Advani's comments so incensed the leaders of various groups in the "Sangh Parivar," the umbrella organization that represents Hindu nationalism in India, that some have publicly questioned both Advani's commitment to the ideals of the Sangh Parivar and his ability to serve as the head of the BJP. Advani, however, has refused to retract or revise any of the comments he made in Pakistan. (Though he did resign, he quickly resumed his post at the request of party leaders.)

Various motives have been attributed to Advani for making such a controversial statement. Some have suggested that a speechwriter added the disputed comments without being aware of the political consequences they would have in India. This explanation, however, seems unlikely. Advani certainly would have known that his comments directly contradicted the ideology of the Sangh Parivar.

It is more likely that Advani was motivated by politics, namely a desire to soften his hard-line image in India. This is significant because Advani has a long record of supporting Hindu nationalist ideals and goals. The BJP rose to prominence in the late 1990s, largely on the basis of its sympathy for the idea of India as a Hindu state.

In particular, the BJP capitalized on a public frenzy over the 1992 destruction of a mosque in Ayodhya, a city in northern India. On a national tour prior to the event, Advani had campaigned for the destruction of the mosque, which was supposedly built on the ruins of a major Hindu temple.

More recently, Advani stood by Narendra Modi, the controversial BJP leader widely blamed for doing little to quell the violent riots against Muslims in his western Indian state of Gujarat. Mr. Modi allegedly called the 2002 riots - in which hundreds, some say thousands, of Muslims were killed - an "equal and opposite reaction"to what was then reported as the murder of nearly 60 Hindu pilgrims who were stopped on a train in Godhra, a small town in Gujarat.

Advani's praise of Jinnah, Pakistan's founder, appears to be an attempt to change the public perception that Advani is a hard-line hawk on Pakistan. He has presented himself as a statesman who can think rationally and independently about matters of central concern to the ideology of the Sangh Parivar. This is significant, given that he advocated hard-line positions on India-Pakistan relations in public speeches as recently as last year.

In a further effort to appear independent of Hindu nationalists, Advani opened his trip to Pakistan by claiming that the day the Ayodhya mosque was destroyed was "the saddest day" of his life. This presumably was meant to soften his image as an advocate for a hard-line approach to Hindu-Muslim relations in India.

The reasons for Advani's apparent desire to recast his image are not difficult to discern. The BJP lost the most recent national elections in 2004, and it is looking for a way to reorient the party for the next election.

While there are significant differences of opinion as to how to do so - both between the BJP itself and between the BJP and the Sangh Parivar - the general secretary of the BJP, Pramod Mahajan, recently speculated that both Ayodhya and the Gujarat riots "hurt" the BJP in the most recent national elections.

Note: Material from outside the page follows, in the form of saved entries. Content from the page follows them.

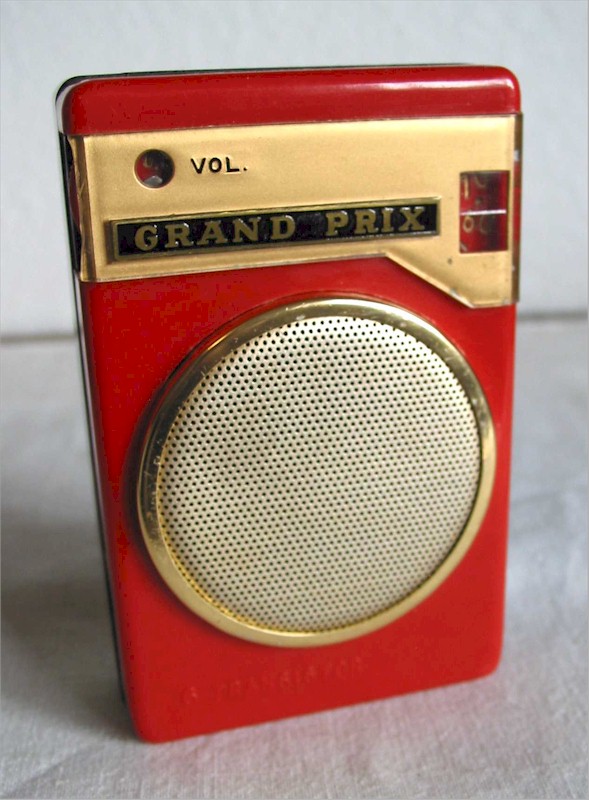 In order to click on counter top in this screenshot , I will do `click(555, 418)`, `click(448, 745)`, `click(33, 538)`. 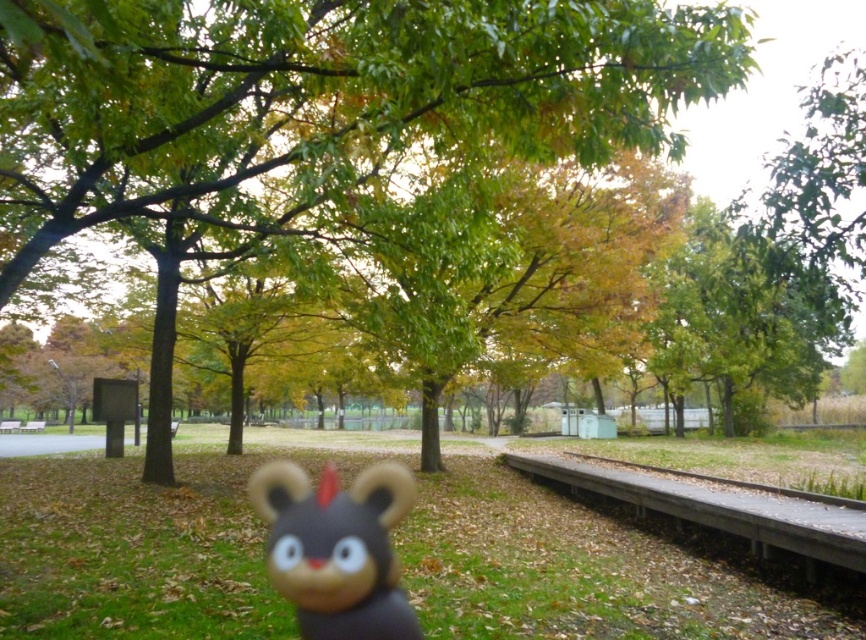 Question: Can you confirm if green leafy tree at center is positioned below wooden park bench at center?

Choices:
 (A) no
 (B) yes

Answer: (A)

Question: Is fuzzy brown plush toy at center to the left of brown wooden bench at center from the viewer's perspective?

Choices:
 (A) no
 (B) yes

Answer: (A)

Question: Among these points, which one is farthest from the camera?

Choices:
 (A) (20, 426)
 (B) (729, 68)
 (C) (40, 420)

Answer: (C)

Question: Which of the following is the closest to the observer?

Choices:
 (A) (211, 145)
 (B) (18, 426)
 (C) (42, 424)

Answer: (A)

Question: Estimate the real-world distances between objects in this image. Which object is closer to the brown wooden bench at center?

Choices:
 (A) wooden park bench at center
 (B) green leafy tree at center

Answer: (A)

Question: Can you confirm if fuzzy brown plush toy at center is wider than brown wooden bench at center?

Choices:
 (A) yes
 (B) no

Answer: (A) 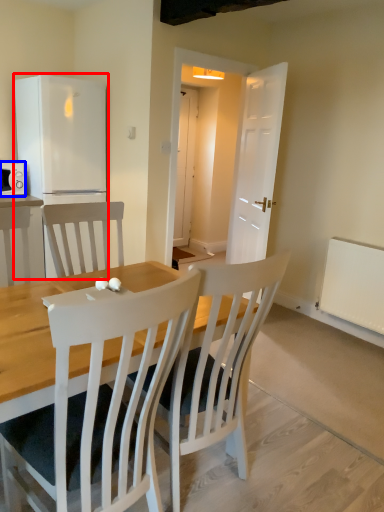 Question: Which point is closer to the camera, refrigerator (highlighted by a red box) or microwave oven (highlighted by a blue box)?

Choices:
 (A) refrigerator
 (B) microwave oven

Answer: (A) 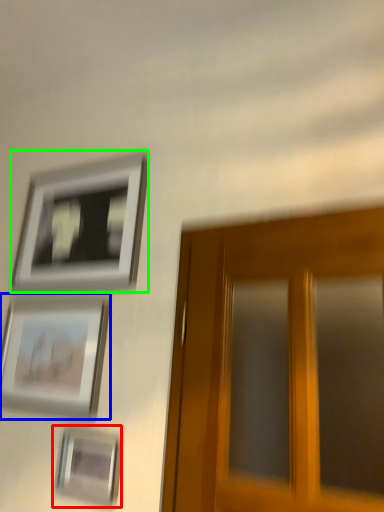 Question: Which object is positioned closest to picture frame (highlighted by a red box)? Select from picture frame (highlighted by a blue box) and picture frame (highlighted by a green box).

Choices:
 (A) picture frame
 (B) picture frame

Answer: (A)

Also, the ruling Congress Party's recent progress in improving India-Pakistan relations is beginning to overshadow what the BJP accomplished in helping to initiate the peace process.

What is certain, however, is that Advani no longer believes that his hard-line Hindu nationalist image is politically profitable, either for his own career or for the BJP. And while this certainly doesn't mean that the BJP will divorce itself from the Sangh Parivar, it does suggest that, in Advani's view, the Indian electorate is not currently poised to reward hard-line positions either on relations with Pakistan or on social policy toward India's Muslims. However, this has been difficult for the most strident Hindu nationalists to accept.

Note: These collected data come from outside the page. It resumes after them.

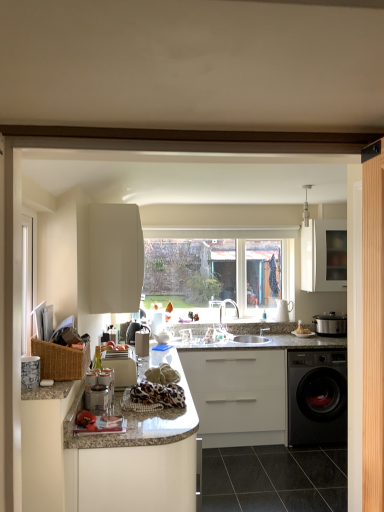 Locate an element on the screen. The height and width of the screenshot is (512, 384). empty space that is ontop of black glossy tile at lower center is located at coordinates (289, 469). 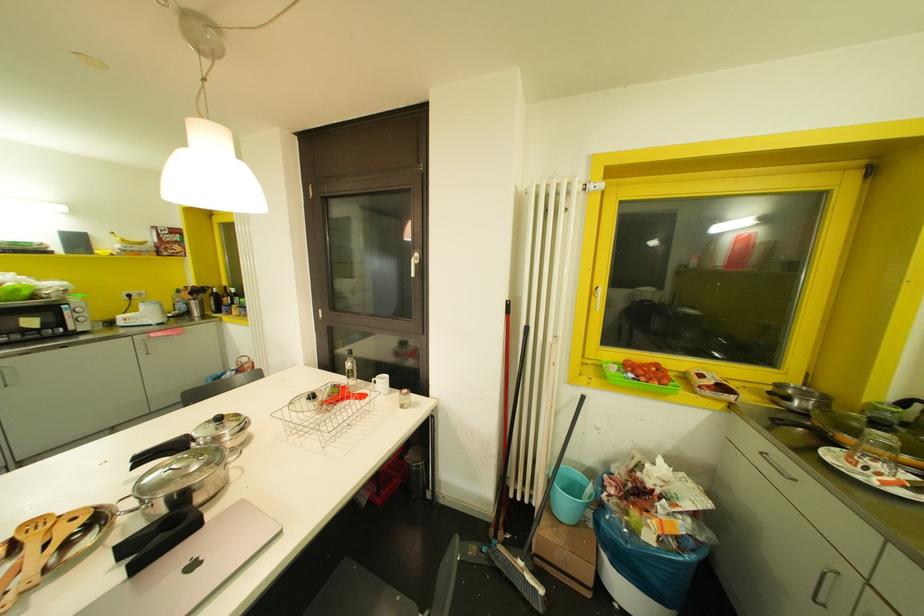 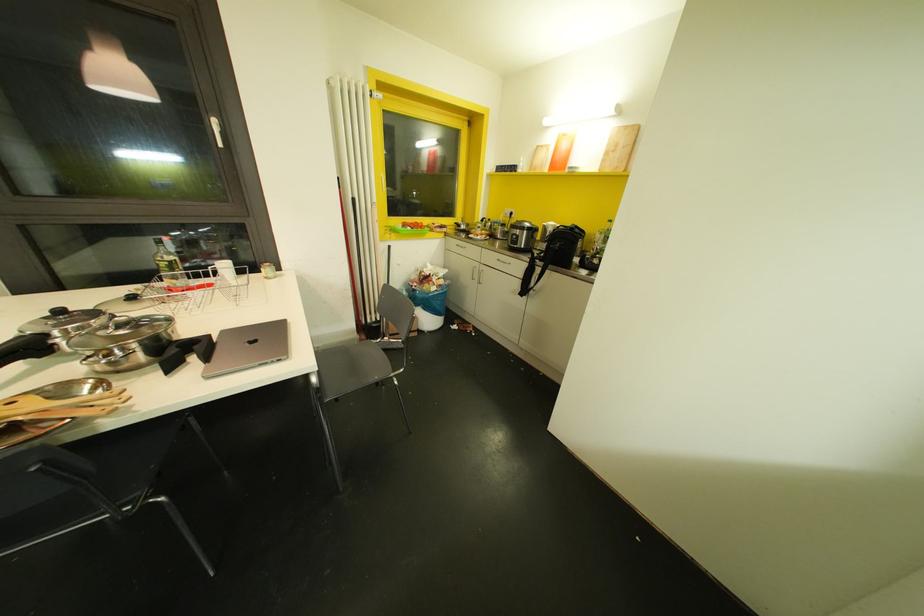 Locate, in the second image, the point that corresponds to the point at 582,397 in the first image.

(388, 246) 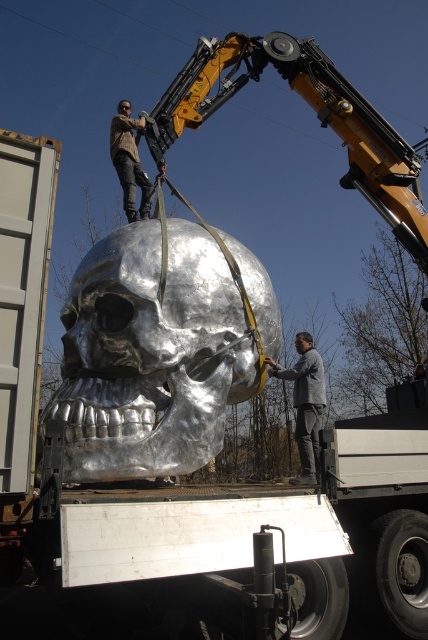 Question: Can you confirm if shiny metallic skull at center is positioned to the right of brown leather jacket at upper center?

Choices:
 (A) no
 (B) yes

Answer: (B)

Question: Which of the following is the farthest from the observer?

Choices:
 (A) [x=125, y=108]
 (B) [x=282, y=371]
 (C) [x=222, y=269]

Answer: (A)

Question: Is gray fabric jacket at right bigger than brown leather jacket at upper center?

Choices:
 (A) no
 (B) yes

Answer: (A)

Question: Estimate the real-world distances between objects in this image. Which object is farther from the shiny metallic skull at center?

Choices:
 (A) gray fabric jacket at right
 (B) brown leather jacket at upper center

Answer: (A)

Question: Which object is the closest to the shiny metallic skull at center?

Choices:
 (A) gray fabric jacket at right
 (B) brown leather jacket at upper center

Answer: (B)

Question: Does shiny metallic skull at center lie behind brown leather jacket at upper center?

Choices:
 (A) yes
 (B) no

Answer: (B) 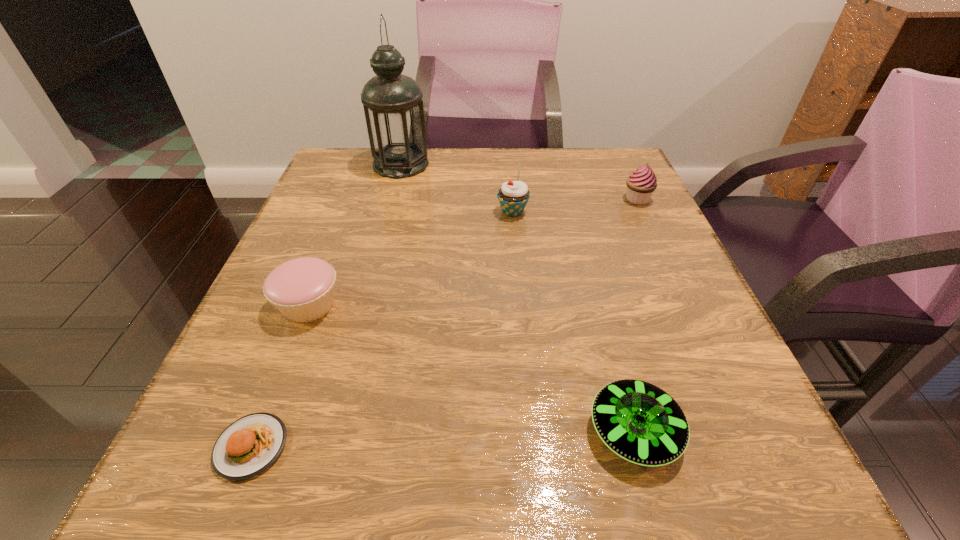 I want to click on cupcake positioned at the left edge, so click(x=302, y=289).

This screenshot has height=540, width=960. I want to click on food located in the left edge section of the desktop, so click(x=248, y=446).

Find the location of `cupcake at the right edge`. cupcake at the right edge is located at coordinates (642, 183).

Locate an element on the screen. The image size is (960, 540). saucer that is at the right edge is located at coordinates (640, 422).

Identify the location of object present at the far left corner. The height and width of the screenshot is (540, 960). (393, 106).

Locate an element on the screen. The height and width of the screenshot is (540, 960). object that is at the near left corner is located at coordinates (248, 446).

Find the location of a particular element. This screenshot has height=540, width=960. object positioned at the far right corner is located at coordinates (642, 183).

Locate an element on the screen. This screenshot has height=540, width=960. object situated at the near right corner is located at coordinates (640, 422).

I want to click on blank space at the far edge of the desktop, so click(506, 152).

The width and height of the screenshot is (960, 540). In order to click on free space at the near edge of the desktop in this screenshot , I will do `click(640, 505)`.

Advani's change in approach should be welcomed by American policymakers, since it suggests that an India-Pakistan agreement may be closer than previously suspected.

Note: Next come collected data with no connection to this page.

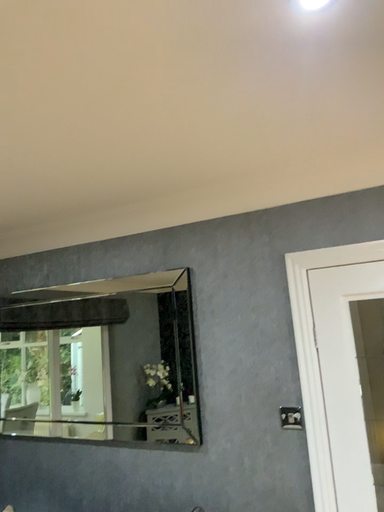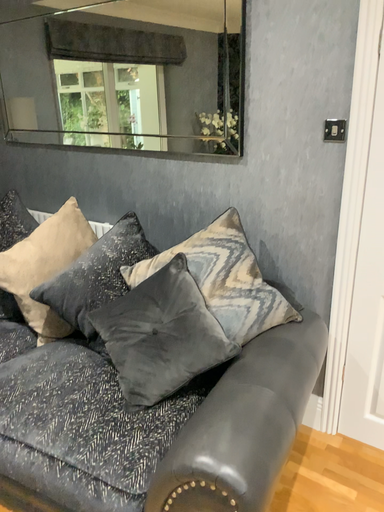 Question: Which way did the camera rotate in the video?

Choices:
 (A) rotated left
 (B) rotated right

Answer: (A) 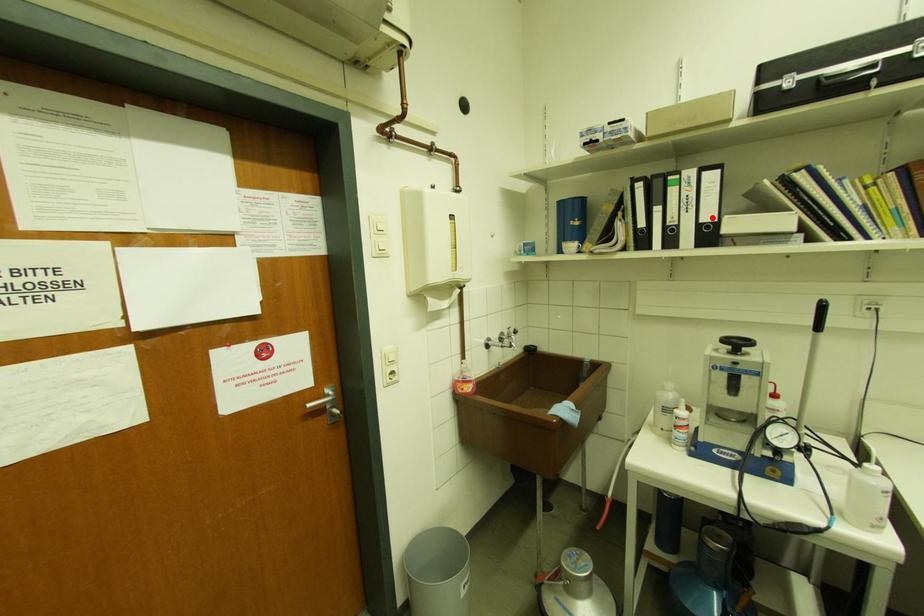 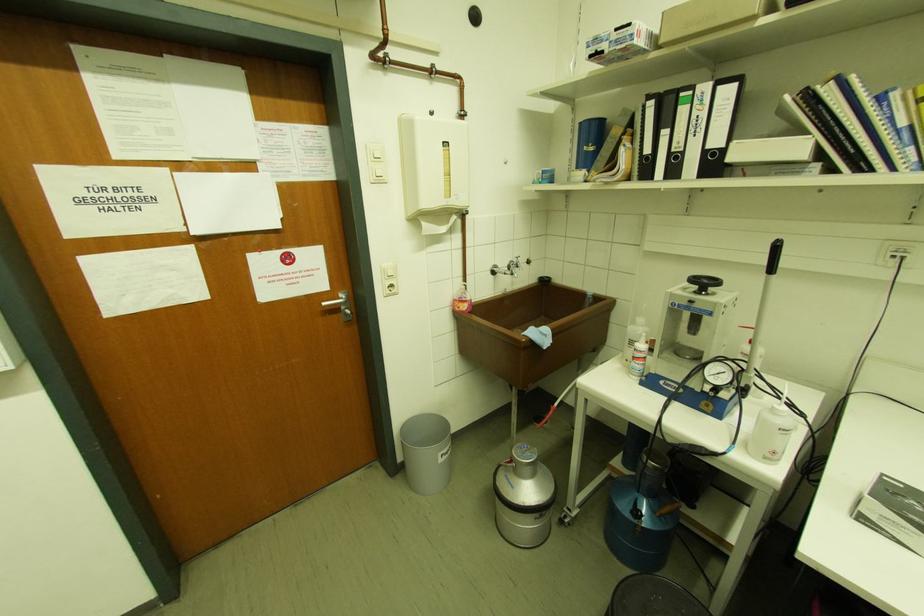 The point at the highlighted location is marked in the first image. Where is the corresponding point in the second image?

(720, 143)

Such an agreement would benefit US interests not only because it would diminish the likelihood of a potential nuclear conflict in the region, but because it would also foster a regional security environment more conducive to America's growing relationships with India and Pakistan.

John Nemec is an assistant professor of Indian religions at the University of Virginia and a special guest with the India/South Asia project at the Brookings Institution.